Start of Block
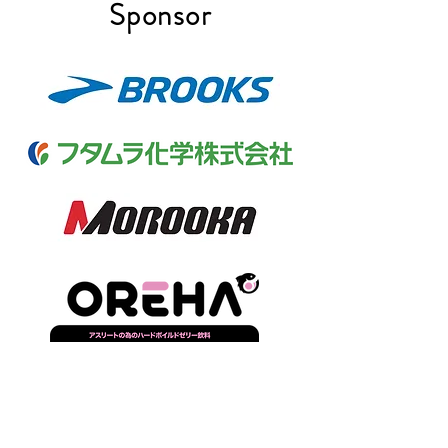
​Sponsor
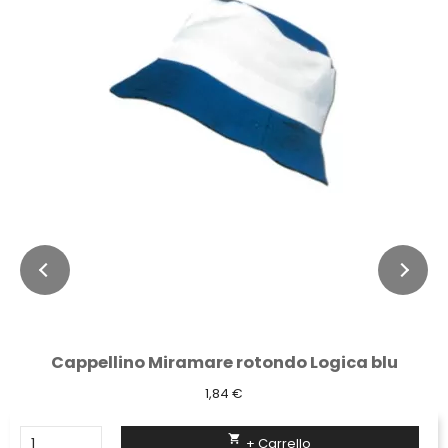
Cappellino Miramare rotondo Logica blu
1,84 €

+ Carrello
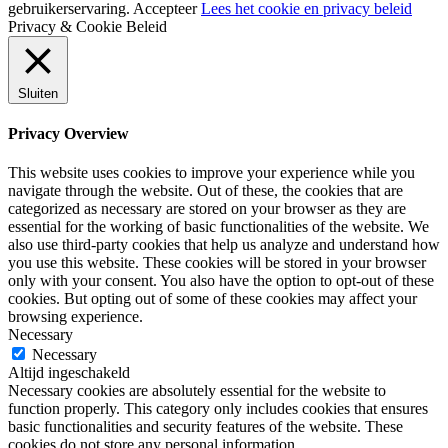
gebruikerservaring.
Accepteer
Lees het cookie en privacy beleid
Privacy & Cookie Beleid
Sluiten
Privacy Overview
This website uses cookies to improve your experience while you
navigate through the website. Out of these, the cookies that are
categorized as necessary are stored on your browser as they are
essential for the working of basic functionalities of the website. We
also use third-party cookies that help us analyze and understand how
you use this website. These cookies will be stored in your browser
only with your consent. You also have the option to opt-out of these
cookies. But opting out of some of these cookies may affect your
browsing experience.
Necessary
Necessary
Altijd ingeschakeld
Necessary cookies are absolutely essential for the website to
function properly. This category only includes cookies that ensures
basic functionalities and security features of the website. These
cookies do not store any personal information.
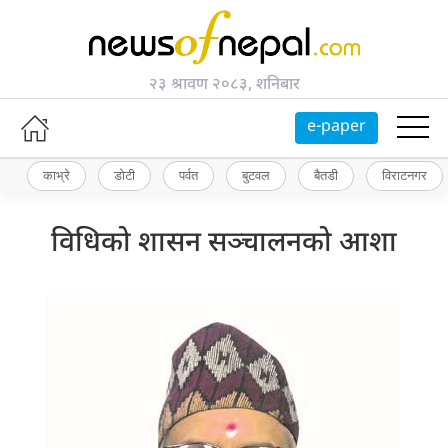
२३ श्रावण २०८३, शनिबार
e-paper
काभ्रे
डोटी
पर्वत
बुटवल
बैतडी
विराटनगर
विधिको शासन सञ्चालनको आशा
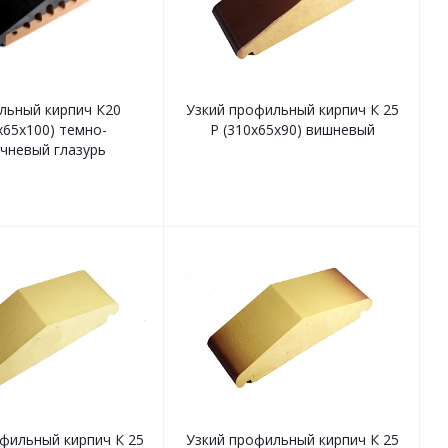
льный кирпич К20
Узкий профильный кирпич К 25
х65х100) темно-
Р (310х65х90) вишневый
чневый глазурь
фильный кирпич К 25
Узкий профильный кирпич К 25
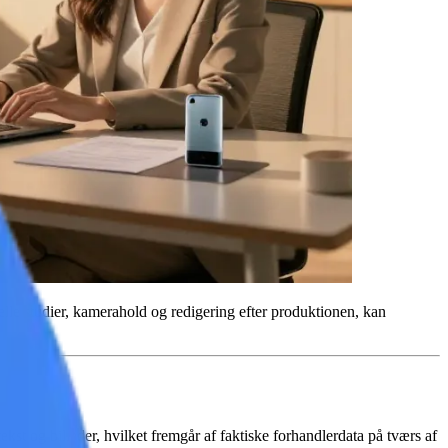
lle studier, kamerahold og redigering efter produktionen, kan
st og billeder, hvilket fremgår af faktiske forhandlerdata på tværs af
End of Block
▶ Directions: Look above and copy only the lines from the one holding "Necessary cookies are" to the one holding "lle studier, kamerahold", both included, exactly, minus the pictures.

▶ Expected answer:
Necessary cookies are absolutely essential for the website to
function properly. This category only includes cookies that ensures
basic functionalities and security features of the website. These
cookies do not store any personal information.
२३ श्रावण २०८३, शनिबार
e-paper
काभ्रे
डोटी
पर्वत
बुटवल
बैतडी
विराटनगर
विधिको शासन सञ्चालनको आशा
льный кирпич К20
Узкий профильный кирпич К 25
х65х100) темно-
Р (310х65х90) вишневый
чневый глазурь
фильный кирпич К 25
Узкий профильный кирпич К 25
lle studier, kamerahold og redigering efter produktionen, kan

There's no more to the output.